**TASK DIRECTIONS**
Can you write out every line from the start of the records below through the line containing "جامعه در زمینه آموزش و پرورش گشوده می‌شود", leaving out any pictures?

**MATERIAL SUPPLIED**
====

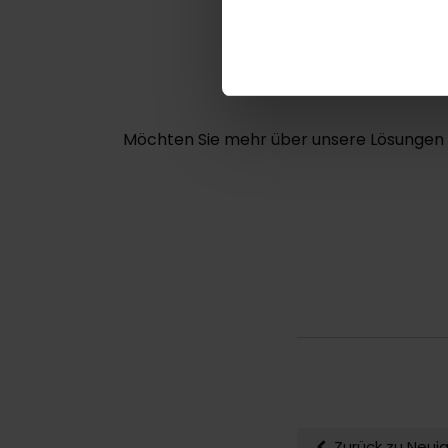
Möchten Sie mehr über unsere Lösungen
Zurück zu Neui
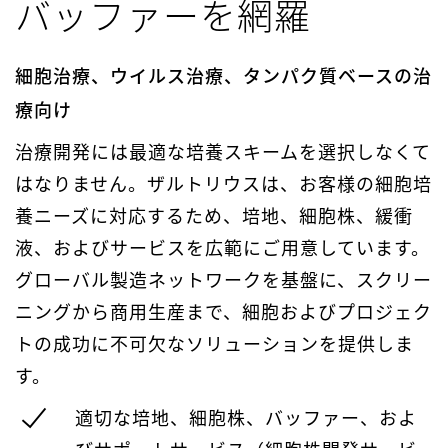
バッファーを網羅
細胞治療、ウイルス治療、タンパク質ベースの治
療向け
治療開発には最適な培養スキームを選択しなくて
はなりません。ザルトリウスは、お客様の細胞培
養ニーズに対応するため、培地、細胞株、緩衝
液、およびサービスを広範にご用意しています。
グローバル製造ネットワークを基盤に、スクリー
ニングから商用生産まで、細胞およびプロジェク
トの成功に不可欠なソリューションを提供しま
す。
適切な培地、細胞株、バッファー、およ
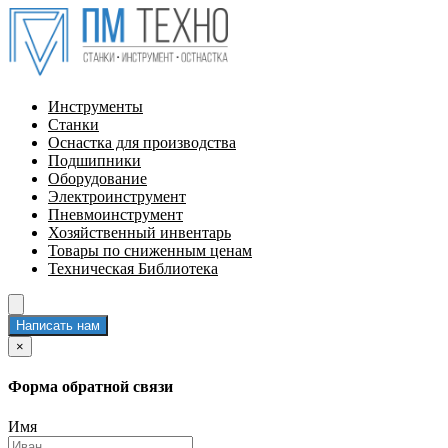
Инструменты
Станки
Оснастка для производства
Подшипники
Оборудование
Электроинструмент
Пневмоинструмент
Хозяйственный инвентарь
Товары по сниженным ценам
Техническая Библиотека
Написать нам
×
Форма обратной связи
Имя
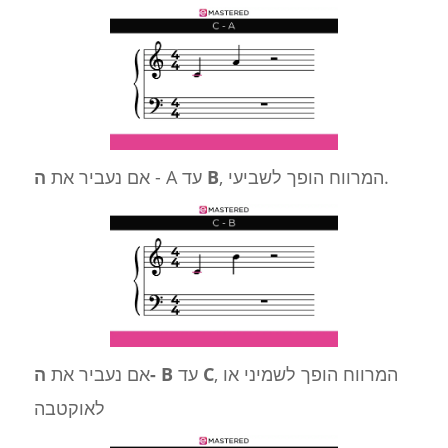
, המרווח הופך לשביעי.
B
- A עד
אם נעביר את
ה
, המרווח הופך לשמיני או
C
עד
ה- B
אם נעביר את
לאוקטבה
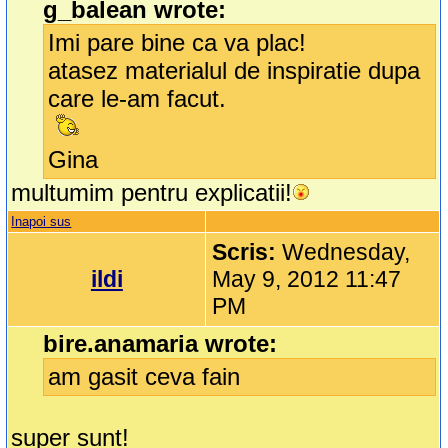
g_balean wrote:
Imi pare bine ca va plac!
atasez materialul de inspiratie dupa
care le-am facut.
Gina
multumim pentru explicatii!
Inapoi sus
Scris:
Wednesday,
ildi
May 9, 2012 11:47
PM
bire.anamaria wrote:
am gasit ceva fain
super sunt!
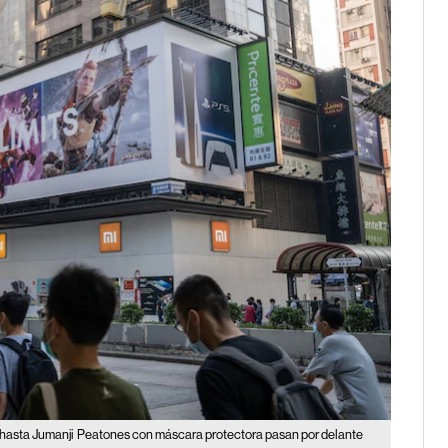
hasta Jumanji
Peatones con máscara protectora pasan por delante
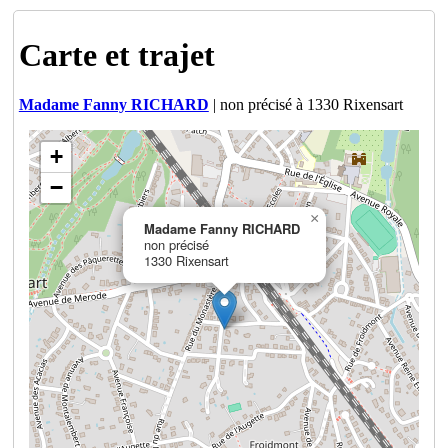
Carte et trajet
Madame Fanny RICHARD
| non précisé à 1330 Rixensart
+
−
×
Madame Fanny RICHARD
non précisé
1330 Rixensart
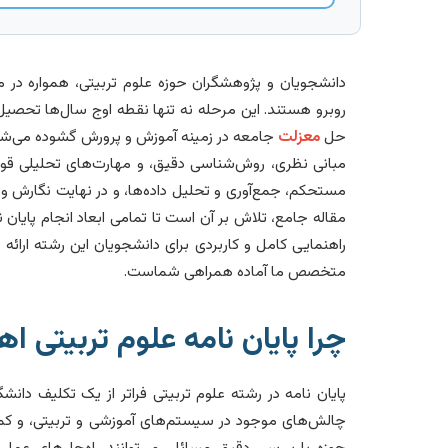
دانشجویان و پژوهشگران حوزه علوم تربیتی، همواره در 
روبرو هستند. این مرحله نه تنها نقطه اوج سال‌ها تحصی
حل
معزلت
جامعه در زمینه آموزش و پرورش گشوده می‌شود
مبانی نظری، روش‌شناسی دقیق، و مهارت‌های تحلیلی قوی ا
مستحکم، جمع‌آوری و تحلیل داده‌ها، و در نهایت نگارش و د
مقاله جامع، تلاش بر آن است تا تمامی ابعاد انجام پایان نام
راهنمایی کامل و کاربردی برای دانشجویان این رشته ارائه 
متخصص ما آماده همراهی شماست.
چرا پایان نامه علوم تربیتی ا
پایان نامه در رشته علوم تربیتی فراتر از یک تکلیف د
چالش‌های موجود در سیستم‌های آموزشی و تربیتی، و کمک
حوزه با بررسی دقیق مسائل، می‌توانند راه‌حل‌های عملی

====

**FINISHED TASK**
Möchten Sie mehr über unsere Lösungen
Zurück zu Neui
バッファーを網羅
細胞治療、ウイルス治療、タンパク質ベースの治
療向け
治療開発には最適な培養スキームを選択しなくて
はなりません。ザルトリウスは、お客様の細胞培
養ニーズに対応するため、培地、細胞株、緩衝
液、およびサービスを広範にご用意しています。
グローバル製造ネットワークを基盤に、スクリー
ニングから商用生産まで、細胞およびプロジェク
トの成功に不可欠なソリューションを提供しま
す。
適切な培地、細胞株、バッファー、およ
Инструменты
Станки
Оснастка для производства
Подшипники
Оборудование
Электроинструмент
Пневмоинструмент
Хозяйственный инвентарь
Товары по сниженным ценам
Техническая Библиотека
Написать нам
×
Форма обратной связи
Имя
, המרווח הופך לשביעי.
B
- A עד
אם נעביר את
ה
, המרווח הופך לשמיני או
C
עד
ה- B
אם נעביר את
לאוקטבה
g_balean wrote:
Imi pare bine ca va plac!
atasez materialul de inspiratie dupa
care le-am facut.
Gina
multumim pentru explicatii!
Inapoi sus
Scris:
Wednesday,
ildi
May 9, 2012 11:47
PM
bire.anamaria wrote:
am gasit ceva fain
super sunt!
hasta Jumanji
Peatones con máscara protectora pasan por delante
Carte et trajet
Madame Fanny RICHARD
| non précisé à 1330 Rixensart
+
−
×
Madame Fanny RICHARD
non précisé
1330 Rixensart
دانشجویان و پژوهشگران حوزه علوم تربیتی، همواره در 
روبرو هستند. این مرحله نه تنها نقطه اوج سال‌ها تحصی
حل
معزلت
جامعه در زمینه آموزش و پرورش گشوده می‌شود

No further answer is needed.